Bartók certainly believed that composition couldn't be taught. But Hajdu - a Hungarian of the following generation - communicated to me a vital creative lesson: the necessity of listening in silence. Our perpetually distracted society doesn't place a whole lot of value on listening. We are asked to absorb information at a breathtaking pace, with scant time to subject it to processing and critical analysis. The highly networked information age may be wonderful for gathering materials, but it cannot help us to synthesize them and produce something substantive. To do this, we need time alone with only our thoughts, and maybe not even those.
Morton Feldman sums it up eloquently. Here's a poignant excerpt from an interview with Walter Zimmermann. The whole text can be found here.
FELDMAN: Who said it recently? I think it was Paul Valéry, that when something is beautiful, it is tragic.

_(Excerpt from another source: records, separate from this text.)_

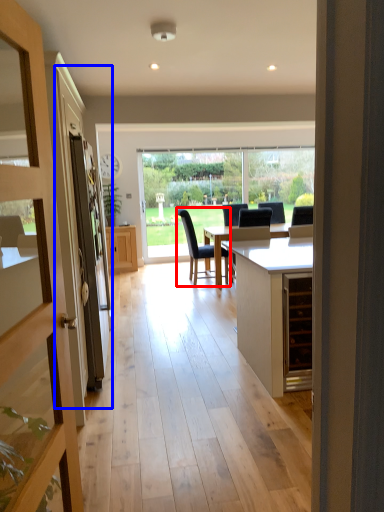 Question: Which object is closer to the camera taking this photo, chair (highlighted by a red box) or screen door (highlighted by a blue box)?

Choices:
 (A) chair
 (B) screen door

Answer: (B) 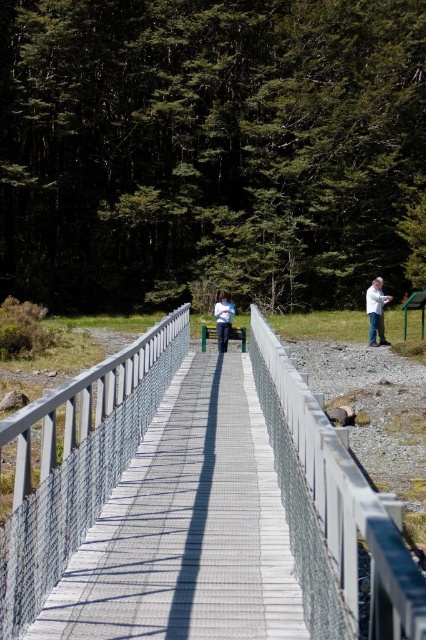 You are a photographer standing on the metal mesh bridge at center and want to take a photo of the white matte shirt at right. Considering the size difference between the two objects, how might you adjust your camera angle to ensure both are clearly visible in the frame?

Since the metal mesh bridge at center is larger in size than the white matte shirt at right, you can zoom out slightly to capture the entire bridge while still including the white matte shirt at right in the frame.

You are standing on the metal mesh bridge at center and looking upwards. You notice a light blue fabric jacket at center above you. Based on the scene description, could the jacket be hanging from the bridge railing?

Yes, the metal mesh bridge at center is positioned under the light blue fabric jacket at center, which suggests that the jacket is hanging from the bridge railing above.

You are standing on the metal mesh bridge at center and see the light blue fabric jacket at center ahead. Which direction should you walk to reach the jacket?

And I think the implication for me as I see it is that something that is beautiful is made in isolation. And tragedy in a sense is a kind of psychic flavor of this loneliness. And I don't think it's a reaction of some of the young people against art. And I don't think it makes any difference really what kind of art they make, or whom they follow. I think the reaction is against being lonely. And I think that the whole social change among young artists and their concerns for being together has a lot to do with this. They can't bear this loneliness.
ZIMMERMANN: I can very much imagine that you're lonely, because that's the basic aura of your music.
FELDMAN: I mean it just in a sense of divorcing oneself from just the kind of cameraderie and group spirit in the sense that the young people seem to share together ... Just the idea of just going into a room and having to work six or seven hours because he has to do what he has to do. That's the price we have to pay. And I don't feel they want to pay that price. And it has nothing to do with art. They're always on the phone. They're either here or they're there.
ZIMMERMANN: There's certainly righteousness in what you're saying.
FELDMAN: But God bless them, and good luck to them ... and all I could wish them in life is to be lonely.